La non notizia diventa una notizia. I calciatori della nazionale giapponese hanno lasciato pulito, brillante e profumato lo spogliatoio dello stadio di Rostov dopo la sconfitta contro il Belgio. Finite le pulizie hanno collocato su un tavolino, con un piccolo origami (un orizuru, preghiera per la pace) un foglietto sul quale, in lingua russa, hanno scritto spasibo, grazie. GRAZIE, per averci dato, aggiungo io, il privilegio di giocare il mondiale, grazie per averci ospitato, grazie per avere tifato per la nostra nazionale. I tifosi si sono comportati con la stessa educazione, imprevista per le abitudini scostumate del resto del mondo: al termine delle quattro partite giocate dalla squadra, hanno ripulito gradoni e seggiolini, riponendo in speciali sacchi blu della spazzatura, con il criterio scrupoloso della raccolta differenziata, scatolette, confezioni in plastica, coriandoli, cannucce, souvenir ormai malinconico di una festa sognata e svanita all'ultimo gol, all'ultimo minuto. L'ultimo episodio del manga Capitan Tsubasa, dal titolo Il Grande Giorno, aveva visto Holly e Benji giocarsi il mondiale contro la Germania e vincere all'ultimo assalto, in contropiede. La fantasia è andata in frantumi contro la realtà crudele di Lukaku. Ma non c'è stato nessun urlo furioso, nessun insulto all'avversario fortunato, nessuna protesta contro l'arbitro, nessuna scena straziante e teatrale ma lacrime di grandissima dignità, un'uscita silenziosa, di rispetto per il vincitore e il risultato, per il gioco, per lo spirito dello sport.
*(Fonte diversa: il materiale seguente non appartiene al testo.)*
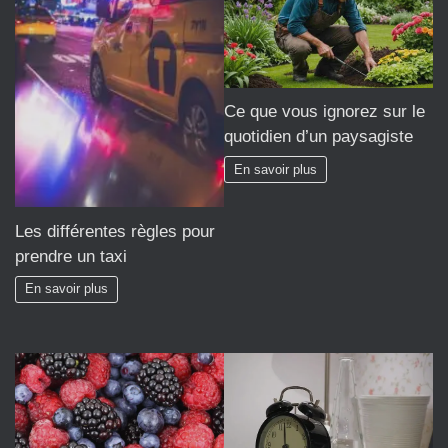
Ce que vous ignorez sur le
quotidien d’un paysagiste
En savoir plus
Les différentes règles pour
prendre un taxi
En savoir plus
Anche se c'è una corrente di pensiero opposta, è quella della nazionale senegalese che ha spedito una lettera di protesta alla Fifa, per l'atteggiamento troppo docile dei giapponesi contro la Polonia, un chinsuko, un biscottino per arrivare comodamente agli ottavi. Ma nulla a che fare con la buona creanza, al rigore e alla grazia, un repertorio che non ci appartiene più, dimenticato e buttato nella discarica della vita quotidiana, dove la maleducazione è l'undicesimo comandamento, la mancanza di rispetto è un diritto-dovere che onoriamo e celebriamo, con volgarità immensa, in ogni momento, tra fischi, insulti, bestemmie. Noi randagi, noi europei, intendo, ce ne freghiamo, lasciando dovunque e comunque, i resti di un pasto, di una adunata, di un concerto, di un comizio, di un incontro di football. Trasformando il ritrovo, la sala, la stanza in un accampamento abbandonato, una distesa lercia, scorie di un rave party.
Quello spogliatoio mondiale dei
giapponesi, come un museo, un tempio immacolato. È un messaggio di grande classe, è atto di grande civiltà. Ma diventa una notizia che cadrà nel diario dei ricordi. O, più probabilmente, nel debordante cestino di rifiuti.